### Records for the task
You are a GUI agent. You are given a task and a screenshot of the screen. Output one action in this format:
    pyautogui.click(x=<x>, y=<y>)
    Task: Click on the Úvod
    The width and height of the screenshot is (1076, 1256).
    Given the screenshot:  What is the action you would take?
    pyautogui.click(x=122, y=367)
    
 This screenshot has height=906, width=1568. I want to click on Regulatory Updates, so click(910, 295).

### Directions
Each record above needs to be set down again, word for word.

### Your response
You are a GUI agent. You are given a task and a screenshot of the screen. Output one action in this format:
    pyautogui.click(x=<x>, y=<y>)
    Task: Click on the Úvod
    The width and height of the screenshot is (1076, 1256).
    Given the screenshot:  What is the action you would take?
    pyautogui.click(x=122, y=367)
    
 This screenshot has height=906, width=1568. I want to click on Regulatory Updates, so click(910, 295).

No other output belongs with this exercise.